Input material
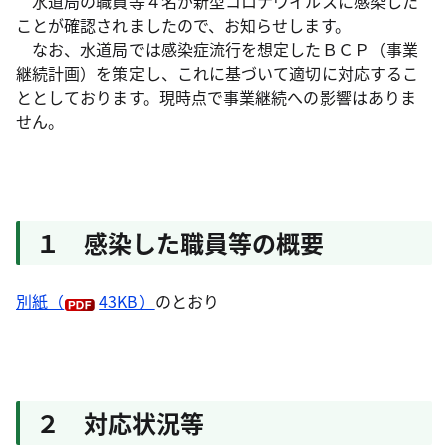
水道局の職員等４名が新型コロナウイルスに感染した
ことが確認されましたので、お知らせします。
なお、水道局では感染症流行を想定したＢＣＰ（事業
継続計画）を策定し、これに基づいて適切に対応するこ
ととしております。現時点で事業継続への影響はありま
せん。
１ 感染した職員等の概要
別紙（
43KB）
のとおり
２ 対応状況等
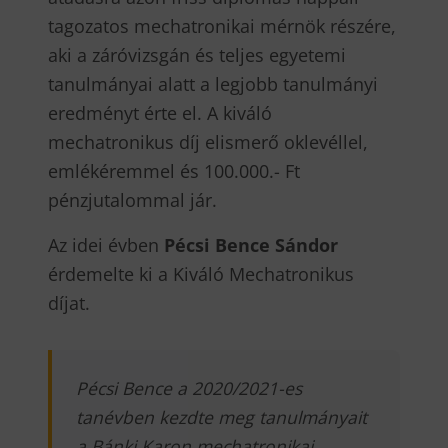
tagozatos mechatronikai mérnök részére,
aki a záróvizsgán és teljes egyetemi
tanulmányai alatt a legjobb tanulmányi
eredményt érte el. A kiváló
mechatronikus díj elismerő oklevéllel,
emlékéremmel és 100.000.- Ft
pénzjutalommal jár.
Az idei évben
Pécsi Bence Sándor
érdemelte ki a Kiváló Mechatronikus
díjat.
Pécsi Bence a 2020/2021-es
tanévben kezdte meg tanulmányait
a Bánki Karon mechatronikai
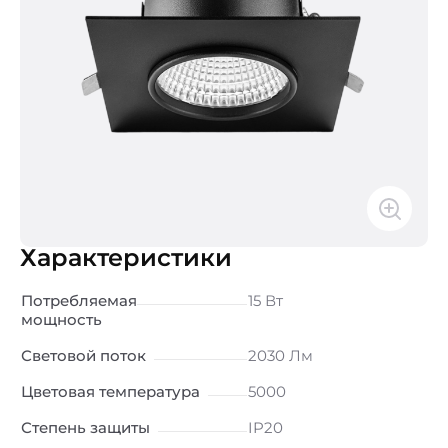
Характеристики
Потребляемая
15 Вт
мощность
Световой поток
2030 Лм
Цветовая температура
5000
Степень защиты
IP20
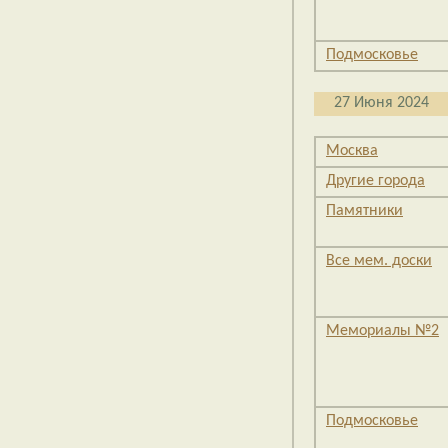
Подмосковье
27 Июня 2024
Москва
Другие города
Памятники
Все мем. доски
Мемориалы №2
Подмосковье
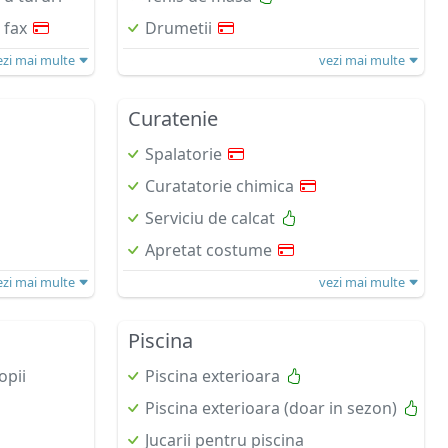
 fax
Drumetii
ezi mai multe
vezi mai multe
Curatenie
Spalatorie
Curatatorie chimica
Serviciu de calcat
Apretat costume
ezi mai multe
vezi mai multe
Piscina
opii
Piscina exterioara
Piscina exterioara (doar in sezon)
Jucarii pentru piscina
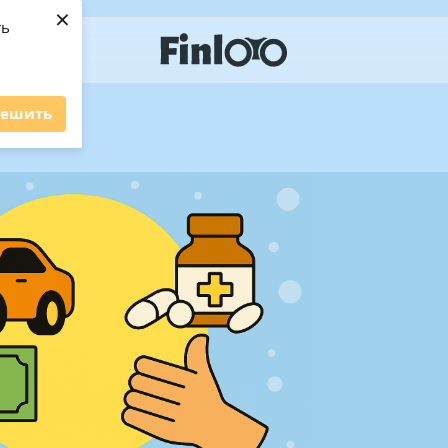
×
ть
решить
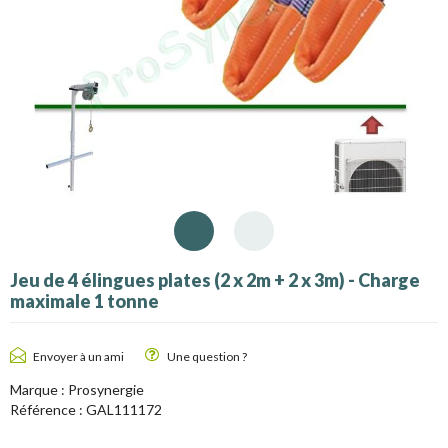
Jeu de 4 élingues plates (2 x 2m + 2 x 3m) - Charge
maximale 1 tonne
Envoyer à un ami
Une question ?
Marque :
Prosynergie
Référence :
GAL111172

Your assignment
Where a line above includes "Pécsi", copy that line.

Answer box
Pécsi Bence Sándor
Pécsi Bence a 2020/2021-es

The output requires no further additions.